In a sense, both these articles were right. BPR had indeed failed, but it wasn’t going away. Even today in 2010, it remains at the forefront of traditional managerial conversations, because traditional management is essentially about the manipulation of things through processes, rather than interaction with people through conversations.
leads to a characteristic way of managing: top-down bureaucracy. Once the firm
sees itself in the business of producing things, a command-and-control
bureaucracy becomes the logical way to structure and manage it. Work is carried
out by following a plan devised by management, communications are conducted on
a need-to-know basis, and productivity gains are made by downsizing and outsourcing.
The problem? It doesn't work any more. The workplace that ensues from this way of organizing is less productive than it could be, dispiriting to the people doing the work, and dissatisfying the customers they are supposedly doing it for. The rate of return on the assets of US companies is now only a quarter of what it was in 1965.

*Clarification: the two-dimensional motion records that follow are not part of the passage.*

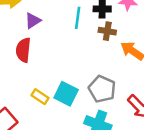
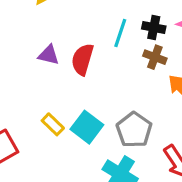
purple triangle: (33, 21) -> (49, 55), moved, turned 35
red semicircle: (23, 50) -> (82, 59), moved

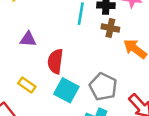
red semicircle: (82, 59) -> (55, 61), moved
yellow rectangle: (53, 124) -> (27, 85), moved

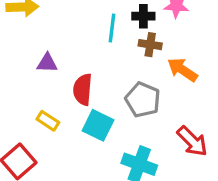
gray pentagon: (103, 87) -> (143, 100), moved

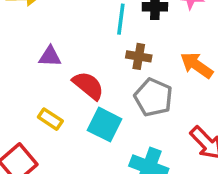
brown cross: (150, 45) -> (139, 56), moved
red semicircle: (83, 89) -> (88, 86), turned 124

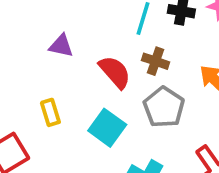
red semicircle: (88, 86) -> (115, 72), moved
yellow rectangle: (50, 119) -> (50, 112), turned 30

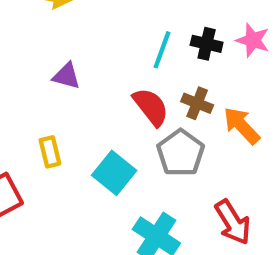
brown cross: (155, 61) -> (197, 103), moved
red semicircle: (115, 72) -> (151, 107), moved

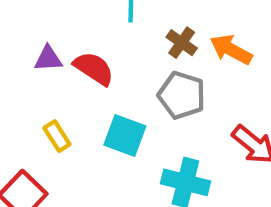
brown cross: (197, 103) -> (182, 43), turned 32
red semicircle: (151, 107) -> (94, 68), moved

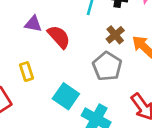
cyan square: (125, 136) -> (66, 96), moved

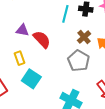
yellow rectangle: (27, 72) -> (20, 58), moved
cyan square: (66, 96) -> (31, 79), moved

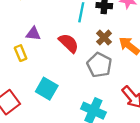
red semicircle: (42, 39) -> (69, 43), moved
yellow rectangle: (20, 58) -> (21, 53), moved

What the champions of business process reengineering and HBR failed to see was that the fundamental problem of the workplace wasn’t this or that particular system or process. The deeper problem lay precisely in thinking about work primarily as an internally driven set of processes, using people who could be manipulated, rather than viewing the workplace as an interaction of thinking, feeling, laughing, caring human beings whose talents, energies, and ingenuities are fully engaged in finding ways to delight clients.
When process engineers start talking about work as an improved system of processes, they are already well on the way to aggravating the problems they were trying to solve. They had lost sight of what work should be about—what it takes to make a truly productive and vibrant organization.
And where was the client? As long as the purpose of business process reengineering is conceived as the efficient production of goods and services, it is inevitable that the client will end up getting the short end of the stick and have to spend vast amounts of time waiting on the phone to have a confused conversation with some call center on the other side of the planet.
Yet there are deeper psychological reasons for sticking with traditional management. The assumptions of traditional management help preserve the illusion of being in control. A feeling of being in control is reassuring. Wall Street reinforces the illusion by rewarding companies that are able to present a facade of being in control. Objective evidence is irrelevant. The comforts of the mutual illusion are preferred to the discomfort of recognizing that traditional management has failed.
You won’t however read this in HBR. HBR has too much invested in the status quo of traditional management. Too many established dogmas would have to be thrown out. You should no more expect Harvard Business Review to abandon the values, attitudes and philosophy embedded in traditional management than you should expect the Vatican to announce that it has begun to have second thoughts about the Virgin Birth.